Mas quem são as pessoas com deficiência?
De acordo com dados da Organização Mundial de Saúde (OMS) de 2022, 16% da população mundial têm deficiência, ou seja, 1,3 bilhão de pessoas, e 80% dessas estão concentradas no Sul Global (mais de um bilhão de pessoas). Os estigmas que prevalecem sobre as vidas das pessoas com deficiência têm permitido que aquelas sem deficiência naturalizem sua invisibilização, mesmo em face da maior vulnerabilidade e da crescente frequência desses desastres. É comum a mídia mostrar carros com a porta submersa por enchentes, porém não são retratadas pessoas com mobilidade em cadeiras de rodas com a água na altura do pescoço.
A inexistência de piso tátil e audiodescrição, Libras, linguagem simples, comunicação alternativa, elevadores e rampas adequadas impede a participação das pessoas com deficiência nos debates e, também, obstaculiza sua proteção nos desastres.
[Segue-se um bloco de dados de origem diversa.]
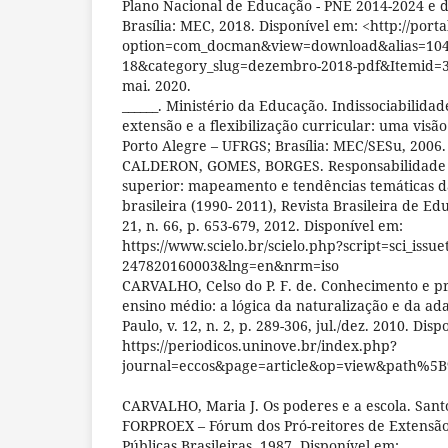
Plano Nacional de Educação - PNE 2014-2024 e d
Brasília: MEC, 2018. Disponível em: <http://port
option=com_docman&view=download&alias=104
18&category_slug=dezembro-2018-pdf&Itemid=3
mai. 2020.
______. Ministério da Educação. Indissociabilida
extensão e a flexibilização curricular: uma vis
Porto Alegre – UFRGS; Brasília: MEC/SESu, 2006.
CALDERON, GOMES, BORGES. Responsabilidade s
superior: mapeamento e tendências temáticas da
brasileira (1990- 2011), Revista Brasileira de Edu
21, n. 66, p. 653-679, 2012. Disponível em:
https://www.scielo.br/scielo.php?script=sci_issu
247820160003&lng=en&nrm=iso
CARVALHO, Celso do P. F. de. Conhecimento e pr
ensino médio: a lógica da naturalização e da ada
Paulo, v. 12, n. 2, p. 289-306, jul./dez. 2010. Dis
https://periodicos.uninove.br/index.php?
journal=eccos&page=article&op=view&path%5
CARVALHO, Maria J. Os poderes e a escola. Santo
FORPROEX – Fórum dos Pró-reitores de Extensão
Públicas Brasileiras. 1987. Disponível em: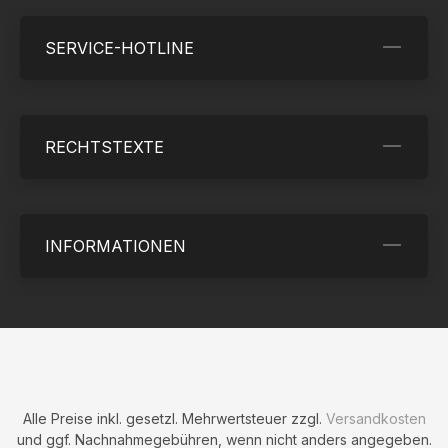
SERVICE-HOTLINE
RECHTSTEXTE
INFORMATIONEN
Alle Preise inkl. gesetzl. Mehrwertsteuer zzgl.
Versandkosten
und ggf. Nachnahmegebühren, wenn nicht anders angegeben.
São barreiras naturalizadas, posto ser essa uma população histórica e perenemente subalternizada que tem sido impedida de nascer (no caso das políticas de aborto eugênicos de pessoas com síndrome de Down), de maternar com segurança (considerando o despreparo dos serviços de saúde para o cuidado perinatal inclusivo), de sobreviver (em função da não prioridade ao acesso a recursos de suporte à vida por parte de pessoas com deficiência na pandemia de Covid-19), e tem sua esterilização e institucionalização à revelia, para citar alguns exemplos.
A desconsideração da desigualdade e da vulnerabilidade historicamente constituídas joga luz sobre os limites dos planos de enfretamento majoritariamente apoiados na resiliência individual. Portanto, não são considerados o acesso, a acessibilidade e a interdependência, característica humana naturalizada apenas para a parcela sem deficiência da humanidade. O enfrentamento dos desastres ambientais e a proposta de fortalecimento da resposta do Sistema Único de Saúde (SUS) teriam que focar nas ações em nível comunitário, levando em conta condições sociais e materiais mais amplas.
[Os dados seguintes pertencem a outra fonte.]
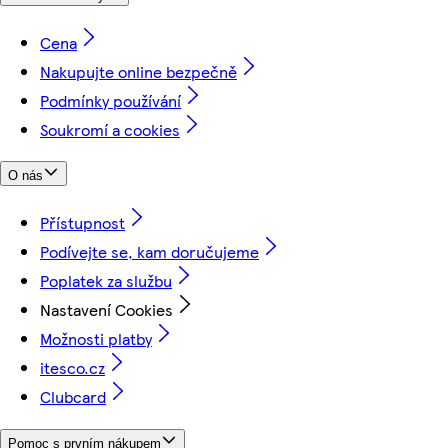
Cena
Nakupujte online bezpečně
Podmínky používání
Soukromí a cookies
O nás
Přístupnost
Podívejte se, kam doručujeme
Poplatek za službu
Nastavení Cookies
Možnosti platby
itesco.cz
Clubcard
Pomoc s prvním nákupem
Não haverá um sistema de resposta às mudanças climáticas inclusivo enquanto não se considerar a experiência corporificada das pessoas com deficiência de todas as naturezas. É urgente deslindar as estruturas que encurralam pessoas com deficiência e familiares, deixando-as morrer nos desastres ambientais. Sem a participação plena não será possível entender os mecanismos de marginalização e exclusão, e nem avançar na valorização e na preservação da diversidade humana e de seus princípios mais básicos, como o direito à vida. A necessidade de reparação é evidenciada nos dados de exclusão social das pessoas com deficiência da Pesquisa Nacional por Amostra de Domicílios (Pnad) de 2022 e pela ausência de informações sobre a vitimização de pessoas com deficiência nos cada vez mais frequentes e devastadores desastres ambientais em solo nacional.
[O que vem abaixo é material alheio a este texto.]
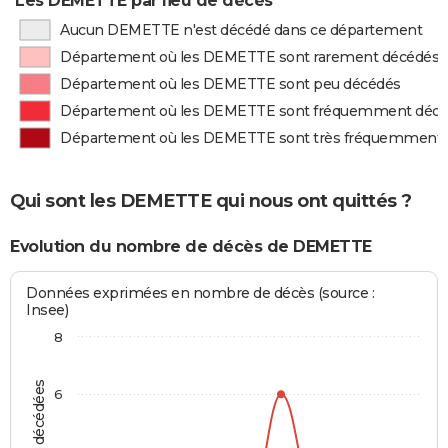
Les DEMETTE par lieu de décès
Aucun DEMETTE n'est décédé dans ce département
Département où les DEMETTE sont rarement décédés
Département où les DEMETTE sont peu décédés
Département où les DEMETTE sont fréquemment déc
Département où les DEMETTE sont très fréquemment
Qui sont les DEMETTE qui nous ont quittés ?
Evolution du nombre de décès de DEMETTE
Données exprimées en nombre de décès (source :
Insee)
8
6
Somente no Brasil, quase 19 milhões de pessoas estão com o seu direito à vida ameaçado. O Estado brasileiro, a comunidade científica e os movimentos em defesa da justiça climática precisam se aproximar da população com deficiência para construir, conjuntamente, alternativas de enfrentamento à crise climática e estratégias para o reconhecimento de sua existência em planos, protocolos e diretrizes sobre o tema.
Um novo pacto civilizatório que não naturalize, ou siga naturalizando, o extermínio de parcela significativa da população se faz urgente.